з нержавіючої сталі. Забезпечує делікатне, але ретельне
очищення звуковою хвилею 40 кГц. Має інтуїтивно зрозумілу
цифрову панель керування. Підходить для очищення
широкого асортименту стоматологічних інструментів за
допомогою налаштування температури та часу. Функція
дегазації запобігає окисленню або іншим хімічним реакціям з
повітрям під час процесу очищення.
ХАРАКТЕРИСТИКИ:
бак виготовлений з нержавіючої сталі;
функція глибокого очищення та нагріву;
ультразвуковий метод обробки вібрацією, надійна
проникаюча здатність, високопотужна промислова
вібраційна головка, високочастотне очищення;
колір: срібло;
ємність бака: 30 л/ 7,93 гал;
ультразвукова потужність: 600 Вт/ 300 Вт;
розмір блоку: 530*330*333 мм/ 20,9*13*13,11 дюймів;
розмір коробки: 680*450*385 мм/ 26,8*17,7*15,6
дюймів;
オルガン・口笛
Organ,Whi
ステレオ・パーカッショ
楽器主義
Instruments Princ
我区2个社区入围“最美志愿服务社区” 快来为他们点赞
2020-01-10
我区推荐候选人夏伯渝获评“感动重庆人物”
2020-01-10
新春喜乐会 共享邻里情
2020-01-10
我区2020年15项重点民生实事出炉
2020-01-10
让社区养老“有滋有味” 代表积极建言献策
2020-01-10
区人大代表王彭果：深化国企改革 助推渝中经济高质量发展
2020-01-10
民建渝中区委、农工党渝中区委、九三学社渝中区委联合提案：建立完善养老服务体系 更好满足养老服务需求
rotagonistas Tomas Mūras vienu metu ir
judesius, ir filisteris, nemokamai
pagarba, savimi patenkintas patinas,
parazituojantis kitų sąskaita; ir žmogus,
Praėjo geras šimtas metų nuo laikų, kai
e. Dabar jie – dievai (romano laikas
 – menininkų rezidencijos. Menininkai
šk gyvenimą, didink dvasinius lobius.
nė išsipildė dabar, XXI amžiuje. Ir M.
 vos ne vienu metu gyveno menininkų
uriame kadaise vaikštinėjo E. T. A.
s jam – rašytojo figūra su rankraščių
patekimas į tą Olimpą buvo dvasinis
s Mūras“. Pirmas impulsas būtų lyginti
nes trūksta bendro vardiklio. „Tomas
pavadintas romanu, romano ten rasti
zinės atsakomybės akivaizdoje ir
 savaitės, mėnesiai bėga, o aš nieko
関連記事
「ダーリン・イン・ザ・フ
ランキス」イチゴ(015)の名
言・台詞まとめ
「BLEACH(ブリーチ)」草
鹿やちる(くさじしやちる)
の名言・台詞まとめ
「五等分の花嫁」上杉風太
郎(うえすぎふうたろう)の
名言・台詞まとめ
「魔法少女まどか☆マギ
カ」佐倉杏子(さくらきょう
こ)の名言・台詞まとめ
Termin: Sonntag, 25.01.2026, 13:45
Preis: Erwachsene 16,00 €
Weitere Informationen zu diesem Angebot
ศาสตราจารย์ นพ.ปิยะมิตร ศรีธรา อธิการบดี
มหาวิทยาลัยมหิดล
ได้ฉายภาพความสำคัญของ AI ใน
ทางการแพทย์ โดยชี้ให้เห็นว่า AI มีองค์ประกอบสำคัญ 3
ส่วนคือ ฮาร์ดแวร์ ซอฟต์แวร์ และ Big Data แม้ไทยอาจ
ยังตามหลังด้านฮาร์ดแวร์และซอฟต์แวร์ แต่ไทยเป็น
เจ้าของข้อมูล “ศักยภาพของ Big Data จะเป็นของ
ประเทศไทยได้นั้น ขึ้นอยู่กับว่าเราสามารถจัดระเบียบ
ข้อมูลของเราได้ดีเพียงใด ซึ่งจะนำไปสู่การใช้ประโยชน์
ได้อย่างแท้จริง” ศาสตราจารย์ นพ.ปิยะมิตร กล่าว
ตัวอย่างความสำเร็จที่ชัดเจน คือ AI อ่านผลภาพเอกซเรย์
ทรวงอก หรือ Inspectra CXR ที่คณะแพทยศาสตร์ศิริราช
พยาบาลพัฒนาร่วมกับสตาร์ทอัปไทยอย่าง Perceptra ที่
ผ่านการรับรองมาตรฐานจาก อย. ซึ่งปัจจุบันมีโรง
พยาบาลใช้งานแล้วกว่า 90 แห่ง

(EXERCISE DIRECTIONS):
Faithfully transcribe the whole of the data.

(OUTPUT FOR THIS TASK):
з нержавіючої сталі. Забезпечує делікатне, але ретельне
очищення звуковою хвилею 40 кГц. Має інтуїтивно зрозумілу
цифрову панель керування. Підходить для очищення
широкого асортименту стоматологічних інструментів за
допомогою налаштування температури та часу. Функція
дегазації запобігає окисленню або іншим хімічним реакціям з
повітрям під час процесу очищення.
ХАРАКТЕРИСТИКИ:
бак виготовлений з нержавіючої сталі;
функція глибокого очищення та нагріву;
ультразвуковий метод обробки вібрацією, надійна
проникаюча здатність, високопотужна промислова
вібраційна головка, високочастотне очищення;
колір: срібло;
ємність бака: 30 л/ 7,93 гал;
ультразвукова потужність: 600 Вт/ 300 Вт;
розмір блоку: 530*330*333 мм/ 20,9*13*13,11 дюймів;
розмір коробки: 680*450*385 мм/ 26,8*17,7*15,6
дюймів;
オルガン・口笛
Organ,Whi
ステレオ・パーカッショ
楽器主義
Instruments Princ
我区2个社区入围“最美志愿服务社区” 快来为他们点赞
2020-01-10
我区推荐候选人夏伯渝获评“感动重庆人物”
2020-01-10
新春喜乐会 共享邻里情
2020-01-10
我区2020年15项重点民生实事出炉
2020-01-10
让社区养老“有滋有味” 代表积极建言献策
2020-01-10
区人大代表王彭果：深化国企改革 助推渝中经济高质量发展
2020-01-10
民建渝中区委、农工党渝中区委、九三学社渝中区委联合提案：建立完善养老服务体系 更好满足养老服务需求
rotagonistas Tomas Mūras vienu metu ir
judesius, ir filisteris, nemokamai
pagarba, savimi patenkintas patinas,
parazituojantis kitų sąskaita; ir žmogus,
Praėjo geras šimtas metų nuo laikų, kai
e. Dabar jie – dievai (romano laikas
 – menininkų rezidencijos. Menininkai
šk gyvenimą, didink dvasinius lobius.
nė išsipildė dabar, XXI amžiuje. Ir M.
 vos ne vienu metu gyveno menininkų
uriame kadaise vaikštinėjo E. T. A.
s jam – rašytojo figūra su rankraščių
patekimas į tą Olimpą buvo dvasinis
s Mūras“. Pirmas impulsas būtų lyginti
nes trūksta bendro vardiklio. „Tomas
pavadintas romanu, romano ten rasti
zinės atsakomybės akivaizdoje ir
 savaitės, mėnesiai bėga, o aš nieko
関連記事
「ダーリン・イン・ザ・フ
ランキス」イチゴ(015)の名
言・台詞まとめ
「BLEACH(ブリーチ)」草
鹿やちる(くさじしやちる)
の名言・台詞まとめ
「五等分の花嫁」上杉風太
郎(うえすぎふうたろう)の
名言・台詞まとめ
「魔法少女まどか☆マギ
カ」佐倉杏子(さくらきょう
こ)の名言・台詞まとめ
Termin: Sonntag, 25.01.2026, 13:45
Preis: Erwachsene 16,00 €
Weitere Informationen zu diesem Angebot
ศาสตราจารย์ นพ.ปิยะมิตร ศรีธรา อธิการบดี
มหาวิทยาลัยมหิดล
ได้ฉายภาพความสำคัญของ AI ใน
ทางการแพทย์ โดยชี้ให้เห็นว่า AI มีองค์ประกอบสำคัญ 3
ส่วนคือ ฮาร์ดแวร์ ซอฟต์แวร์ และ Big Data แม้ไทยอาจ
ยังตามหลังด้านฮาร์ดแวร์และซอฟต์แวร์ แต่ไทยเป็น
เจ้าของข้อมูล “ศักยภาพของ Big Data จะเป็นของ
ประเทศไทยได้นั้น ขึ้นอยู่กับว่าเราสามารถจัดระเบียบ
ข้อมูลของเราได้ดีเพียงใด ซึ่งจะนำไปสู่การใช้ประโยชน์
ได้อย่างแท้จริง” ศาสตราจารย์ นพ.ปิยะมิตร กล่าว
ตัวอย่างความสำเร็จที่ชัดเจน คือ AI อ่านผลภาพเอกซเรย์
ทรวงอก หรือ Inspectra CXR ที่คณะแพทยศาสตร์ศิริราช
พยาบาลพัฒนาร่วมกับสตาร์ทอัปไทยอย่าง Perceptra ที่
ผ่านการรับรองมาตรฐานจาก อย. ซึ่งปัจจุบันมีโรง
พยาบาลใช้งานแล้วกว่า 90 แห่ง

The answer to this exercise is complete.